Open the brush settings dialog to set line and fill styles, and line endings. Results will depend on the line width, and will affect the paintbrush, line, arrow, ellipse, and rectangle tools.
Here you can set the line style, pen width, line ending style, line joints (corner) style, line colour, and line hatching style.
The background tab allows you to set the colour and hatching style for the fill. The secondary hatching colour can be transparent to get a highlighting effect when painting over text with the background colour (right mouse button with the brush tool).
To make it look like there is no pen outline, use the same colour and hatching for the line as you use for the fill.
Empty path text and filled path text will also use these brush settings. Unless text is very large you will probably need to use a line width of only 1 or 2 pixels.
The preview indicates (roughly) what the result will be. Click the preview to invert the foreground and background styles and colours.
Choose between short tool tips and extensive context help for the tool tips shown on mouse over.
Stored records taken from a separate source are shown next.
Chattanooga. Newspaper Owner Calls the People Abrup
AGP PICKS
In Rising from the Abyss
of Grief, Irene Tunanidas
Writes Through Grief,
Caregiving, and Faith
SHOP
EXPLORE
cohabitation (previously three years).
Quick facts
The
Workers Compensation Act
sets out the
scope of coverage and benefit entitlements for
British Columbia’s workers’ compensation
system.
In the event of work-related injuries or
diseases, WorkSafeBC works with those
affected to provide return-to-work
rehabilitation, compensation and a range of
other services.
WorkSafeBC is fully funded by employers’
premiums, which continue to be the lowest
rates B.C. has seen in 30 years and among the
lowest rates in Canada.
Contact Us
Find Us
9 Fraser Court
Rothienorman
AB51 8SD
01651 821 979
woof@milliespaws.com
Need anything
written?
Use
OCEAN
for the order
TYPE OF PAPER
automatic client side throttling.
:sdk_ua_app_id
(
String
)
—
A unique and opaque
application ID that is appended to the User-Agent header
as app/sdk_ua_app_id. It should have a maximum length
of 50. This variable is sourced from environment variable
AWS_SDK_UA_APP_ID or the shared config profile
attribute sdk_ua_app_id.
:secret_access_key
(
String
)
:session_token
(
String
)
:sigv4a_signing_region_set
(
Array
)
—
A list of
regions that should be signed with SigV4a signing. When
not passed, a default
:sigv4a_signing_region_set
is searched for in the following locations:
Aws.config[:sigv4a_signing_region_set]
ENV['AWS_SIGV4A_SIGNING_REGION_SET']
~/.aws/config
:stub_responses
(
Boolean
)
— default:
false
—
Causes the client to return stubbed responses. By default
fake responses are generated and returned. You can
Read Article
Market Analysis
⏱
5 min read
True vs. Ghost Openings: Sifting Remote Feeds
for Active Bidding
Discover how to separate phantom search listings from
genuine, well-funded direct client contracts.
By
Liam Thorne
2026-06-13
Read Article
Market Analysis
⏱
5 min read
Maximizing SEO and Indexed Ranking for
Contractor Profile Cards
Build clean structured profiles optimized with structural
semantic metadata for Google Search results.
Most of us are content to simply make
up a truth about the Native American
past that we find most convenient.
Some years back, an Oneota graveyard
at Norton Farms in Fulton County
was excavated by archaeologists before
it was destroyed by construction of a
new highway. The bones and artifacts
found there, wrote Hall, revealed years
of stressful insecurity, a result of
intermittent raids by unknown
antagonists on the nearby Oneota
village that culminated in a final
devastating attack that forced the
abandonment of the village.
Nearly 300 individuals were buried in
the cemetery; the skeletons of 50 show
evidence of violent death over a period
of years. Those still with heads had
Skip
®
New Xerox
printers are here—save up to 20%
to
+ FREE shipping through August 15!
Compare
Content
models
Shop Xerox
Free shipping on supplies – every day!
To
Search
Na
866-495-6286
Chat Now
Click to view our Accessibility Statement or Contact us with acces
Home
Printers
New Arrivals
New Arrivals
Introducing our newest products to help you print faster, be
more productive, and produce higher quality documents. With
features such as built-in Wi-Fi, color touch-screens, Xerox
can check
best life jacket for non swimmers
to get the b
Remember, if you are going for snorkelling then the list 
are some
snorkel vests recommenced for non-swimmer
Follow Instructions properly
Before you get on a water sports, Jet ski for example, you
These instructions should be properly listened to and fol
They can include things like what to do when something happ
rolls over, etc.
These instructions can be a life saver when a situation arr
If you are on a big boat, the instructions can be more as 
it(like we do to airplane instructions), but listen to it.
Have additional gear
Version number of the IrfanPaint Plugin, Credits, and a link to the IrfanPaint website, from where you can download the latest plugins.
Enter a line width value in pixels, scroll with the buttons, or use the up/down cursor keys to adjust the line width. The line width can also be adjusted by holding shift and scrolling with the mouse wheel, while using the tools.
Higher values Increase the range of colours replaced by the colour replacer and flood fill tools. Reducing it to zero replaces only pixels with the specified colour.
Use by ellipse and rectangle tools. Choose from solid (filled) or outline (unfilled) shapes.